The counterpoint of learning can be elaborated by an example: learners enrolled on a course are subject to different constraints which partly result from interactions which have occurred prior to their meeting each other (from family, previous experiences, etc). The moment at which they meet is a moment when each of them voluntarily subjects themselves to the same constraint (the course). This constraint will create a complex dynamic with the other constraints they are subject to: they will turn to each other and ask "why did you decide to do this?", "what are you interested in?", and so on. The pattern of constraints which each is enmeshed in will vary from some fixed concepts about the world (opinions and values) and some less defined vague experiences, where the connection between concrete experiences and vagueness is poorly defined: confusion will often hold rigid but inflexible concepts in place. Each is likely to have different concepts. As they learn more about each other, they will identify each other's constraints, and will agree or disagree. The more rigid the concepts the higher the chances of disagreement. Conflicts and cliques ensue.

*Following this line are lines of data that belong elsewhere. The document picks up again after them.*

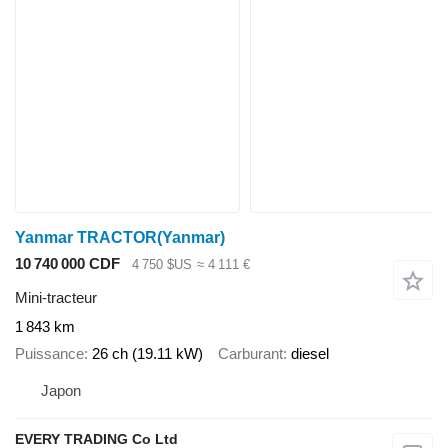
Yanmar TRACTOR(Yanmar)
10 740 000 CDF
4 750 $US
≈ 4 111 €
Mini-tracteur
1 843 km
Puissance
26 ch (19.11 kW)
Carburant
diesel
Japon
EVERY TRADING Co Ltd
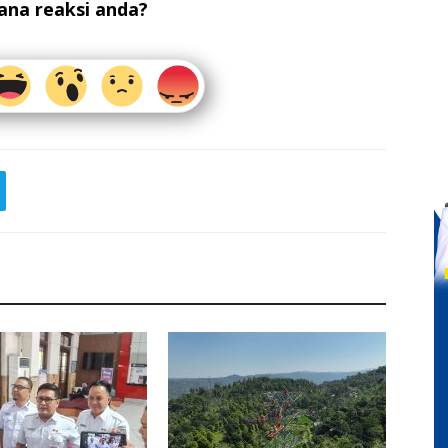
na reaksi anda?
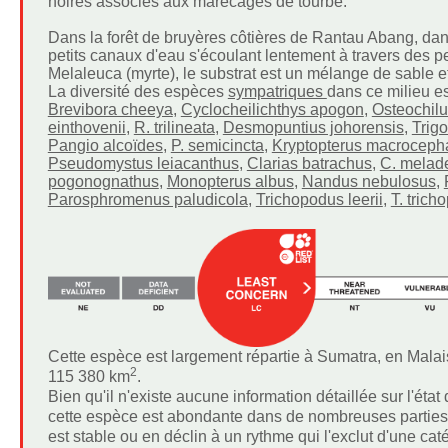
noires associés aux marécages de tourbe.
Dans la forêt de bruyères côtières de Rantau Abang, dans
petits canaux d'eau s'écoulant lentement à travers des
Melaleuca (myrte), le substrat est un mélange de sable et
La diversité des espèces
sympatriques
dans ce milieu e
Brevibora cheeya
,
Cyclocheilichthys apogon
,
Osteochilu
einthovenii
,
R. trilineata
,
Desmopuntius johorensis
,
Trig
Pangio alcoïdes
,
P. semicincta
,
Kryptopterus macroceph
Pseudomystus leiacanthus
,
Clarias batrachus
,
C. melad
pogonognathus
,
Monopterus albus
,
Nandus nebulosus
,
Parosphromenus paludicola
,
Trichopodus leerii
,
T. trich
Cette espèce est largement répartie à Sumatra, en Malai
2
115 380 km
.
Bien qu'il n'existe aucune information détaillée sur l'ét
cette espèce est abondante dans de nombreuses parties d
est stable ou en déclin à un rythme qui l'exclut d'une c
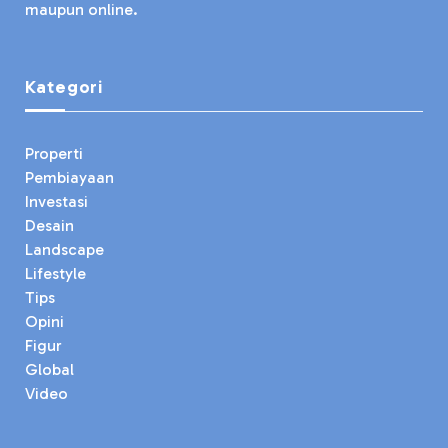
maupun online.
Kategori
Properti
Pembiayaan
Investasi
Desain
Landscape
Lifestyle
Tips
Opini
Figur
Global
Video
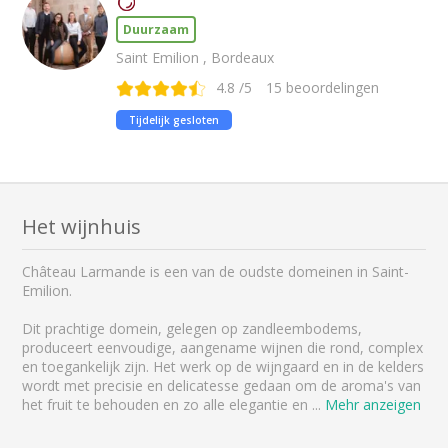
Duurzaam
Saint Emilion , Bordeaux
4.8
/5
15
beoordelingen
Tijdelijk gesloten
Het wijnhuis
Château Larmande is een van de oudste domeinen in Saint-
Emilion.
Dit prachtige domein, gelegen op zandleembodems,
produceert eenvoudige, aangename wijnen die rond, complex
en toegankelijk zijn. Het werk op de wijngaard en in de kelders
wordt met precisie en delicatesse gedaan om de aroma's van
het fruit te behouden en zo alle elegantie en
...
Mehr anzeigen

Then another element to the counterpoint: the teacher exercises their own constraints on the students. They will organise the learners into groups or activities, making judgements about the most appropriate activities to engage the students in to loosen rigid concepts or tighten vague thinking. The teacher is guided by their own set of relations between rigid concepts and vague thinking - but often the teacher has some kind of map which guides them from confusion to clarity, and from clarity back to confusion. They navigate this map in conversation with the students. Moving from rigid concepts to questioning vagueness and then to redefined clarity involves skillful navigation. The parables of Jesus are an excellent and very gentle example of how this can be achieved.

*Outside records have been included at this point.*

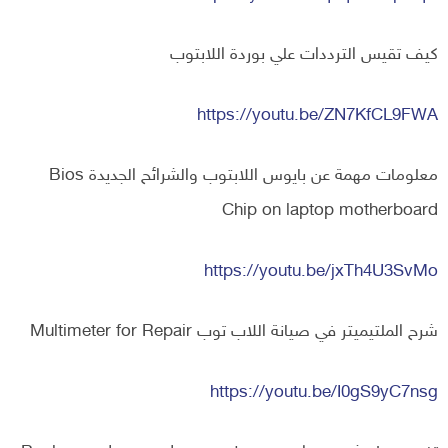
كيف تقيس الترددات علي بوردة اللابتوب
https://youtu.be/ZN7KfCL9FWA
معلومات مهمة عن بايوس اللابتوب والشرائح الجديدة Bios
Chip on laptop motherboard
https://youtu.be/jxTh4U3SvMo
شرح الملتيميتر في صيانة اللاب توب Multimeter for Repair
https://youtu.be/I0gS9yC7nsg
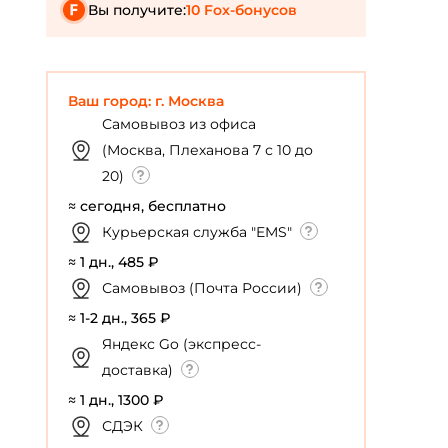
Вы получите:
10 Fox-бонусов
Ваш город: г. Москва
Самовывоз из офиса
(Москва, Плеханова 7 с 10 до
20)
≈ сегодня, бесплатно
Курьерская служба "EMS"
≈ 1 дн., 485 ₽
Самовывоз (Почта России)
≈ 1-2 дн., 365 ₽
Яндекс Go (экспресс-
доставка)
≈ 1 дн., 1300 ₽
СДЭК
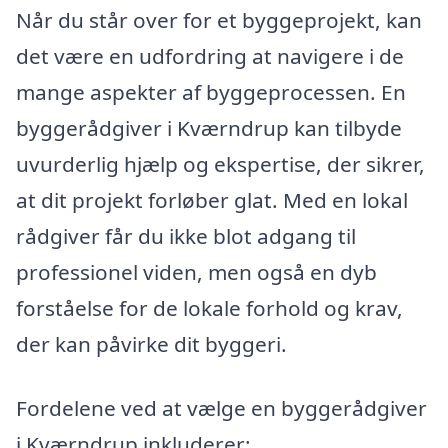
Når du står over for et byggeprojekt, kan
det være en udfordring at navigere i de
mange aspekter af byggeprocessen. En
byggerådgiver i Kværndrup kan tilbyde
uvurderlig hjælp og ekspertise, der sikrer,
at dit projekt forløber glat. Med en lokal
rådgiver får du ikke blot adgang til
professionel viden, men også en dyb
forståelse for de lokale forhold og krav,
der kan påvirke dit byggeri.
Fordelene ved at vælge en byggerådgiver
i Kværndrup inkluderer:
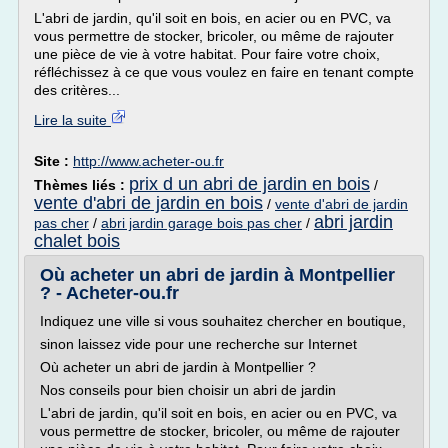
L'abri de jardin, qu'il soit en bois, en acier ou en PVC, va
vous permettre de stocker, bricoler, ou même de rajouter
une pièce de vie à votre habitat. Pour faire votre choix,
réfléchissez à ce que vous voulez en faire en tenant compte
des critères...
Lire la suite
Site :
http://www.acheter-ou.fr
prix d un abri de jardin en bois
Thèmes liés :
/
vente d'abri de jardin en bois
/
vente d'abri de jardin
abri jardin
pas cher
/
abri jardin garage bois pas cher
/
chalet bois
Où acheter un abri de jardin à Montpellier
? - Acheter-ou.fr
Indiquez une ville si vous souhaitez chercher en boutique,
sinon laissez vide pour une recherche sur Internet
Où acheter un abri de jardin à Montpellier ?
Nos conseils pour bien choisir un abri de jardin
L'abri de jardin, qu'il soit en bois, en acier ou en PVC, va
vous permettre de stocker, bricoler, ou même de rajouter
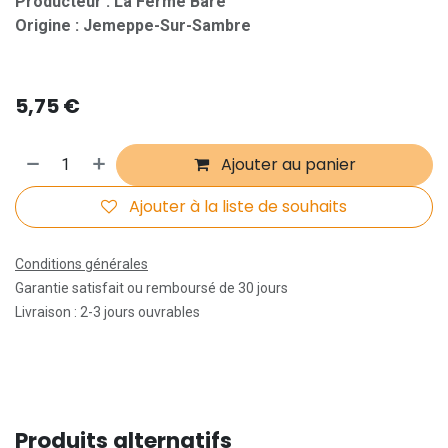
Producteur : La Ferme Baré
Origine : Jemeppe-Sur-Sambre
5,75
€
Ajouter au panier
Ajouter à la liste de souhaits
Conditions générales
Garantie satisfait ou remboursé de 30 jours
Livraison : 2-3 jours ouvrables
Produits alternatifs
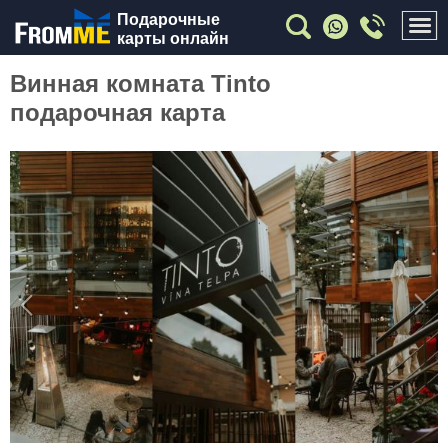
Подарочные
карты онлайн
Винная комната Tinto
подарочная карта
Previous
Nex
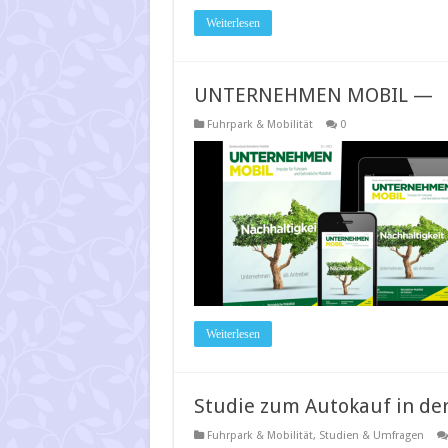
Weiterlesen
UNTERNEHMEN MOBIL —
Fuhrpark & Mobilität
0
Weiterlesen
Studie zum Autokauf in der
Fuhrpark & Mobilität
,
Studien & Umfragen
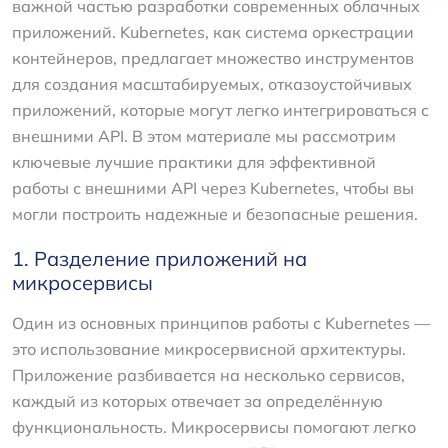
важной частью разработки современных облачных
приложений. Kubernetes, как система оркестрации
контейнеров, предлагает множество инструментов
для создания масштабируемых, отказоустойчивых
приложений, которые могут легко интегрироваться с
внешними API. В этом материале мы рассмотрим
ключевые лучшие практики для эффективной
работы с внешними API через Kubernetes, чтобы вы
могли построить надежные и безопасные решения.
1. Разделение приложений на
микросервисы
Один из основных принципов работы с Kubernetes —
это использование микросервисной архитектуры.
Приложение разбивается на несколько сервисов,
каждый из которых отвечает за определённую
функциональность. Микросервисы помогают легко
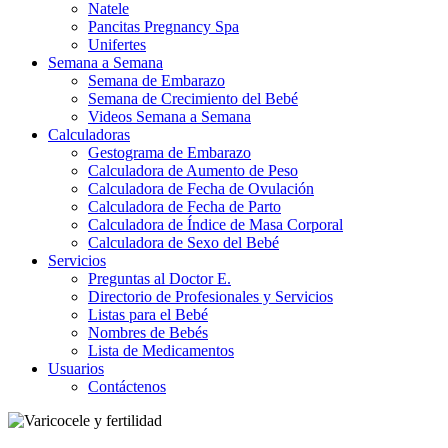
Natele
Pancitas Pregnancy Spa
Unifertes
Semana a Semana
Semana de Embarazo
Semana de Crecimiento del Bebé
Videos Semana a Semana
Calculadoras
Gestograma de Embarazo
Calculadora de Aumento de Peso
Calculadora de Fecha de Ovulación
Calculadora de Fecha de Parto
Calculadora de Índice de Masa Corporal
Calculadora de Sexo del Bebé
Servicios
Preguntas al Doctor E.
Directorio de Profesionales y Servicios
Listas para el Bebé
Nombres de Bebés
Lista de Medicamentos
Usuarios
Contáctenos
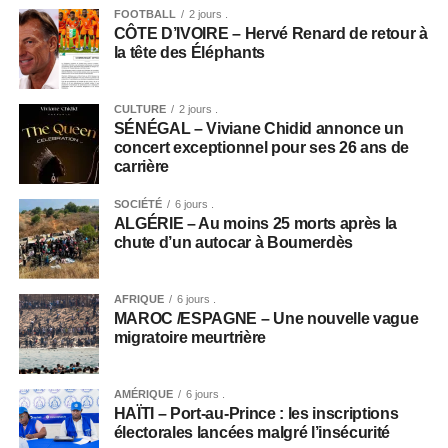
FOOTBALL
2 jours .
CÔTE D’IVOIRE – Hervé Renard de retour à
la tête des Éléphants
CULTURE
2 jours .
SÉNÉGAL – Viviane Chidid annonce un
concert exceptionnel pour ses 26 ans de
carrière
SOCIÉTÉ
6 jours .
ALGÉRIE – Au moins 25 morts après la
chute d’un autocar à Boumerdès
AFRIQUE
6 jours .
MAROC /ESPAGNE – Une nouvelle vague
migratoire meurtrière
AMÉRIQUE
6 jours .
HAÏTI – Port-au-Prince : les inscriptions
électorales lancées malgré l’insécurité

There are moments when there are distinct constraints operating independently - concrete opinion, practical difficulties, course criteria, timetables, etc. There are other moments where somehow everything shifts together, things are realigned, views are transformed. Just as there are moments in a Bach fugue where there are clear moments of independence, and then something happens which affects everything else. Each voice exercises a variety of constraint on the others. There are many dimensions to the constraint - pitch, melody, harmony, rhythm, dynamics and so on.
In learning, the common constraints of timetable, assessment, lectures, etc shape all other constraints. But just as in music, this is a dialectical process - it triggers behaviour from the other learners which partly is in response to the common constraint, but mixed with the individual constraints each carries with them (I can't possibly do this assignment by then because of my family commitments). Time as a constraint in learning is probably as important as rhythm in music - it binds together (which is a problem in the asynchronous way that the web works). Also, when parts come together, their interactions create a shared context within which new possibilities emerge. When learners come together the shared "system"  which they create together has different self-organising potential from that occupied by an individual. 

In more formal terms, coming together increases the 'maximum entropy' of the coupled system creating greater scope for self-organisation. Conversely, where there there is a well-defined activity or skill for a learner to perform, the maximum entropy is kept stable, and the learner must develop their self-organisation capacity in order to succeed.  Knowledge (and eventually wisdom) arises in the acquired flexibility to move up and down the loosening-tightening axis in one's relation with others. Interestingly, this knowledge of the dynamics of constraint is what I think happens when we learn how a piece of music 'goes': we understand its entropic structure.